Cameron right to back shareholders

Allister Heath
SO David Cameron believes in capitalism after all. His proposal to give shareholders a binding vote on the pay of their CEOs is sound. Companies are owned by shareholders, not directors, government, workers or busybodies; it is shareholders’ job to be involved in key decisions and not become absentee landlords. Rewards for failure in business are less frequent that many believe (and certainly rarer than in politics); but they do exist; are a scandal and must be rooted out. The best way to achieve that – and to protect the absolutely essential freedom of contract – is to give investors more power, thus further nudging shareholder psychology in an activist direction. So far, rebels have rarely vanquished boards – after all, why bother if your vote can be ignored – but this will most likely change under the new rules. Foreign investors are often even more active than UK ones.

In a previous editorial I recommended five reforms. My first was that there should be annual, binding shareholder votes on board pay; this is being adopted by the government. Companies will have to make offers contingent on shareholder approval, concentrating minds. My second proposal was that pay should be simplified, with a single figure used for total compensation. Again, it appears that this is being adopted. But the other three should also be considered.

Pay ought to be linked closely to shareholder value and should go down as well as up; fixed base pay ought to be kept to a minimum. This is something shareholders should insist on; there is no need for legislation. The fourth change required is that we need simple contracts that allow CEOs to be fired for breaching performance targets without a pay-off (which means changing the law on unfair dismissals). Fifth, remuneration committees ought to have to explain to shareholders once a year how they are getting value for money from executives – their incentive should be to reduce pay to save shareholders’ money. This would smash cronyism, whereby directors (exec or non-exec) believe that they all have an interest in pushing up wages, partly because they serve on multiple boards. Specialist remuneration directors may emerge; firms that want to signal they are serious about value-creation would appoint them to hold execs to account.
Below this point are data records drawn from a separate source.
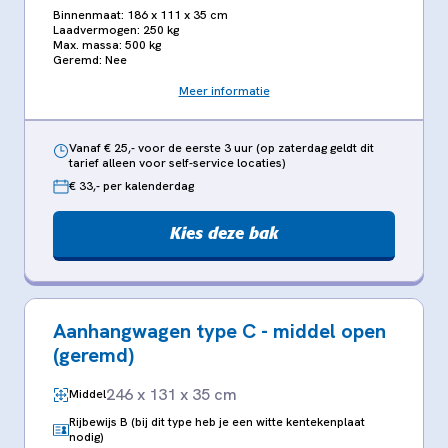
Binnenmaat: 186 x 111 x 35 cm
Laadvermogen: 250 kg
Max. massa: 500 kg
Geremd: Nee
Meer informatie
Vanaf € 25,- voor de eerste 3 uur (op zaterdag geldt dit
tarief alleen voor self-service locaties)
€ 33,- per kalenderdag
Kies deze bak
Aanhangwagen type C - middel open
(geremd)
246 x 131 x 35 cm
Middel
Rijbewijs B (bij dit type heb je een witte kentekenplaat
nodig)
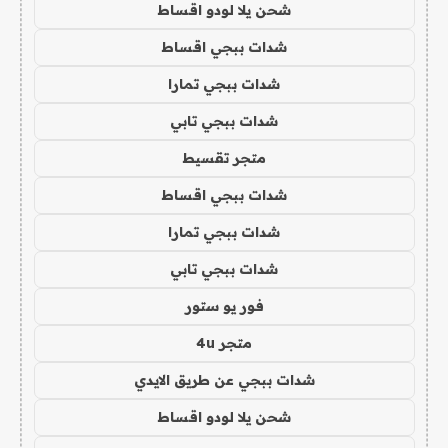
شحن يلا لودو اقساط
شدات ببجي اقساط
شدات ببجي تمارا
شدات ببجي تابي
متجر تقسيط
شدات ببجي اقساط
شدات ببجي تمارا
شدات ببجي تابي
فور يو ستور
متجر 4u
شدات ببجي عن طريق الايدي
شحن يلا لودو اقساط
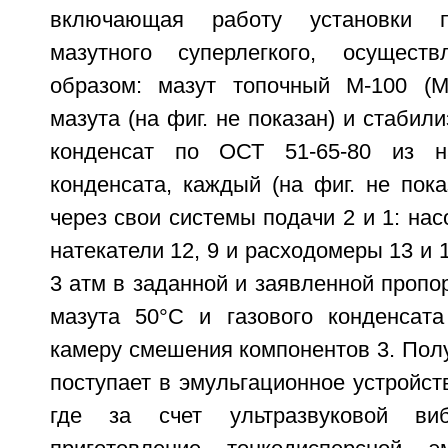
включающая работу установки п
мазутного суперлегкого, осущест
образом: мазут топочный М-100 (М
мазута (на фиг. не показан) и стабил
конденсат по ОСТ 51-65-80 из на
конденсата, каждый (на фиг. не пока
через свои системы подачи 2 и 1: нас
натекатели 12, 9 и расходомеры 13 и 
3 атм в заданной и заявленной пропо
мазута 50°C и газового конденсат
камеру смешения компонентов 3. Пол
поступает в эмульгационное устройств
где за счет ультразвуковой виб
Rewards for failure must be rooted out, owners empowered and boards made to represent shareholder interests. But this should not be confused with waging war on genuine success. It is wrong to automatically equate high pay with excessive pay (something even Cameron too often does); without the context, one cannot know whether it represents a realistic market price or includes a sensible reward for exceptional performance, or whether it is too high a price to pay or a reward for failure. The current debate, infused by envy, is failing to make the right distinctions and is partly a cover for those who want to return to an egalitarian, high tax society of the kind we saw in the 1970s and which almost destroyed the economy.

A properly determined market wage is neither fair nor unfair: prices are determined by supply and demand, impersonal, amoral forces. In moral terms, it is wrong for bad CEOs who destroy firms – the likes of Fred Goodwin – to walk away with millions – they should get nothing – but it isn’t wrong for those who create huge value to be paid a lot by their willing owners. Roll on shareholder power.